Activation probe cost
What does running an activation probe at inference actually cost? Compare a linear probe against the forward pass it rides on, by model and probe scope.
Sources: What runtime interpretability actually costs · Code
Bet 12 / Runtime interpretability
What does an activation probe actually cost?
On paper a probe is a rounding error: one dot product against a hidden state the forward pass already computed. So the "too expensive to run in production" folklore cannot be about the math. It is about the implementation, and the gap between a naive hook and a batched async readout is the whole story.
Where the latency actually goes (log scale) — the arithmetic floor vs the two implementations:
How this is computed
Per generated token: forward pass ≈ 2 × params FLOPs; each linear readout is 2 × d_model FLOPs. The arithmetic floor is that ratio. The bytes version tells the same story: the probe weights for a thousand readouts are single-digit megabytes against the ~14 GB of model weights moved per token.

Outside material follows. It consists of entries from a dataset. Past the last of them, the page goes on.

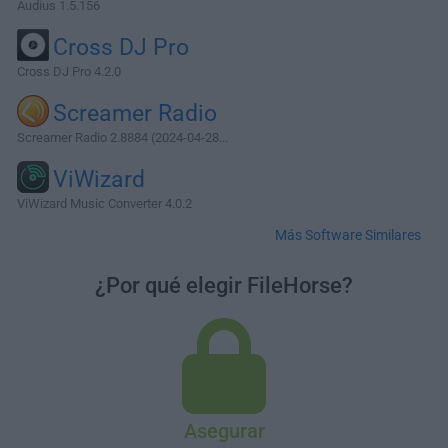
Audius 1.5.156
Cross DJ Pro
Cross DJ Pro 4.2.0
Screamer Radio
Screamer Radio 2.8884 (2024-04-28...
ViWizard
ViWizard Music Converter 4.0.2
Más Software Similares
¿Por qué elegir FileHorse?
Asegurar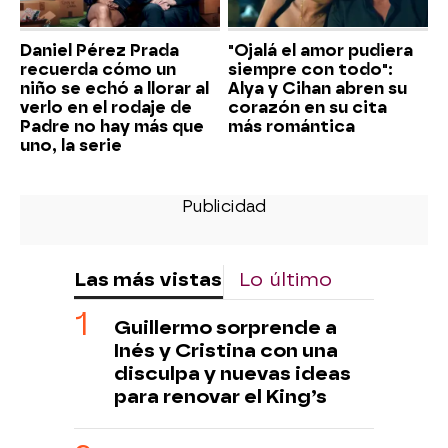
Daniel Pérez Prada
"Ojalá el amor pudiera
recuerda cómo un
siempre con todo":
niño se echó a llorar al
Alya y Cihan abren su
verlo en el rodaje de
corazón en su cita
Padre no hay más que
más romántica
uno, la serie
Las más vistas
Lo último
Guillermo sorprende a
Inés y Cristina con una
disculpa y nuevas ideas
para renovar el King’s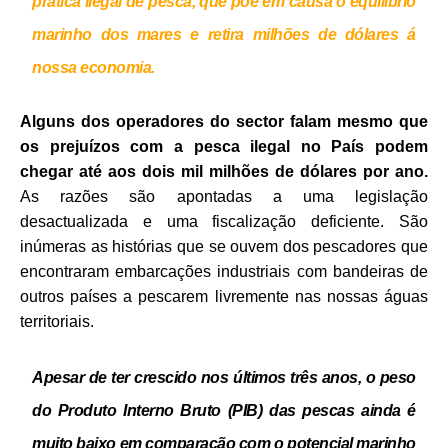
prática ilegal de pesca, que põe em causa o equilíbrio
marinho dos mares e retira milhões de dólares á
nossa economia.
Alguns dos operadores do sector falam mesmo que
os prejuízos com a pesca ilegal no País podem
chegar até aos dois mil milhões de dólares por ano.
As razões são apontadas a uma legislação
desactualizada e uma fiscalização deficiente. São
inúmeras as histórias que se ouvem dos pescadores que
encontraram embarcações industriais com bandeiras de
outros países a pescarem livremente nas nossas águas
territoriais.
Apesar de ter crescido nos últimos três anos, o peso
do Produto Interno Bruto (PIB) das pescas ainda é
muito baixo em comparação com o potencial marinho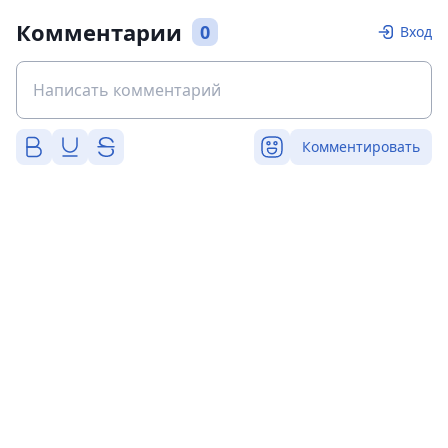
Комментарии
0
Вход
Комментировать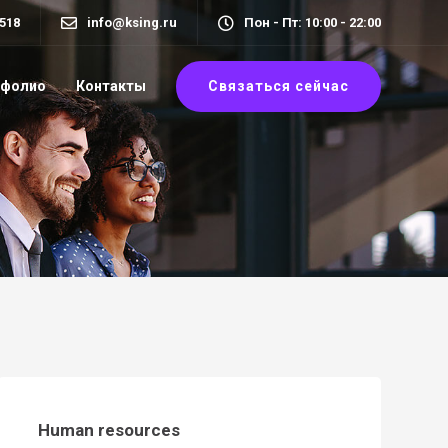
518
info@ksing.ru
Пон - Пт: 10:00 - 22:00
Связаться сейчас
тфолио
Контакты
Human resources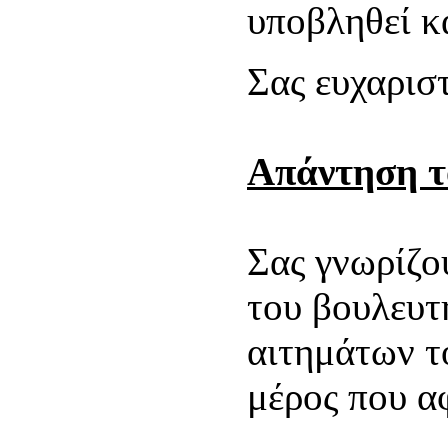
υποβληθεί κ
Σας ευχαρισ
Απάντηση τ
Σας γνωρίζο
του βουλευτ
αιτημάτων τ
μέρος που 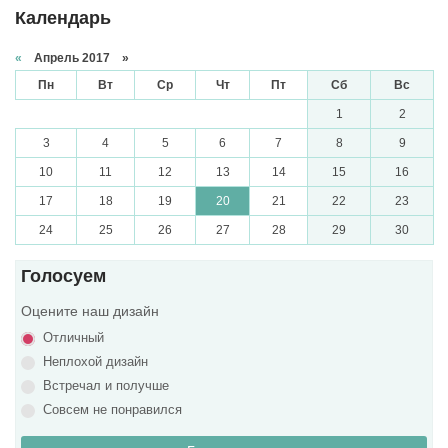
Календарь
«
Апрель 2017 »
Пн
Вт
Ср
Чт
Пт
Сб
Вс
1
2
3
4
5
6
7
8
9
10
11
12
13
14
15
16
17
18
19
20
21
22
23
24
25
26
27
28
29
30
Голосуем
Оцените наш дизайн
Отличный
Неплохой дизайн
Встречал и получше
Совсем не понравился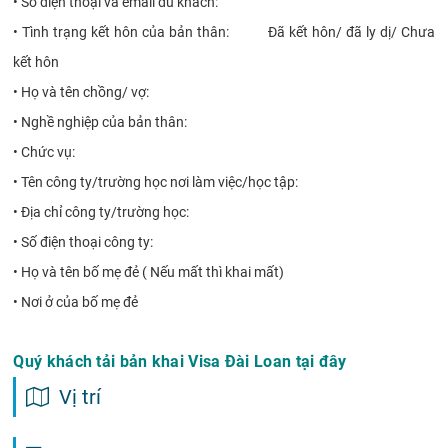
•
Số điện thoại và email du khách:
•
Tình trạng kết hôn của bản thân: Đã kết hôn/ đã ly dị/ Chưa
kết hôn
•
Họ và tên chồng/ vợ:
•
Nghề nghiệp của bản thân:
•
Chức vụ:
•
Tên công ty/trường học nơi làm việc/học tập:
•
Địa chỉ công ty/trường học:
•
Số điện thoại công ty:
•
Họ và tên bố mẹ đẻ ( Nếu mất thì khai mất)
•
Nơi ở của bố mẹ đẻ
Quý khách tải bản khai Visa Đài Loan
tại đây
Vị trí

- Naive hook: a Python forward hook breaks CUDA graph capture, forcing the decode path back to eager. An open vLLM internals plug-in pencils a decode-time mode at ~25% throughput; naive hooks run an order of magnitude over baseline. Per-readout device-to-host copies add synchronization points on top.
- Batched async: pack all probes at a layer into one weight matrix, do a single small matmul inside the graph, accumulate in a device buffer, export asynchronously. Cost stays in low single digits.
The cost was never in the math. That is the argument of the post. Overhead figures here are illustrative bands anchored to those measured numbers.